API RP 2216
Ignition Risk of Hydrocarbon Liquids and Vapors by Hot Surfaces in the Open Air
|Publication Date:||1 December 2003|
This recommended practice provides information concerning the potential for ignition of hydrocarbons that are exposed to hot surfaces in the open air. Hydrocarbon liquids, when heated sufficiently, can ignite without the application of a flame or spark. The ignition of hydrocarbons by hot surfaces may occur when oil is released under pressure and sprays on a hot surface or is spilled and lies on a hot surface for a period of time. Understanding the mechanism and dynamics of autoignition is an important step in preventing or controlling the ignition of hydrocarbons by hot surfaces in the open air. In addition to the information provided herein, appropriate industry standards and other information may assist users to understand the potential hazards of hydrocarbon auto-ignition (such as spontaneous combustion) not specifically covered by this publication and implement appropriate prevention and control measures.

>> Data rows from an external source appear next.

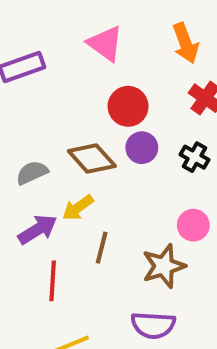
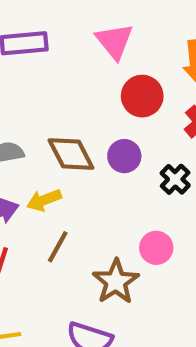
red circle: (128, 106) -> (142, 96), moved
brown star: (164, 266) -> (116, 282), turned -30

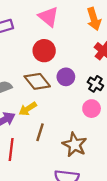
red circle: (142, 96) -> (44, 51), moved
pink circle: (156, 248) -> (92, 109), moved

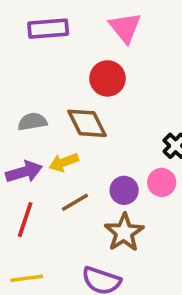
purple circle: (66, 77) -> (124, 190), moved
brown line: (40, 132) -> (75, 202), turned 30

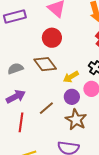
yellow arrow: (64, 162) -> (71, 77), moved

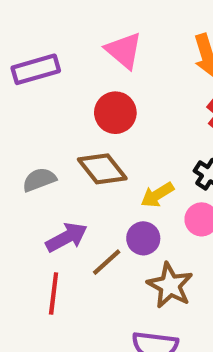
purple arrow: (16, 97) -> (67, 237), moved
purple circle: (72, 97) -> (143, 238), moved

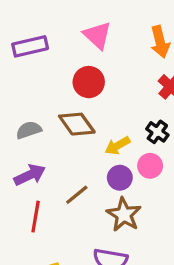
purple arrow: (67, 237) -> (30, 175), moved
purple circle: (143, 238) -> (120, 178), moved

Hot surfaces, in areas where hydrocarbon liquids or vapors are present and may be released, are often presumed to be the sources of ignition should fires occur. However, it is generally recognized by the petroleum industry that hot surfaces, even at temperatures considerably above the auto-ignition temperatures (AIT) of the hydrocarbons involved, are not always capable of igniting flammable vapor-in-air mixtures. This publication provides information applicable to the better understanding and controlling of hot surface ignition hazards.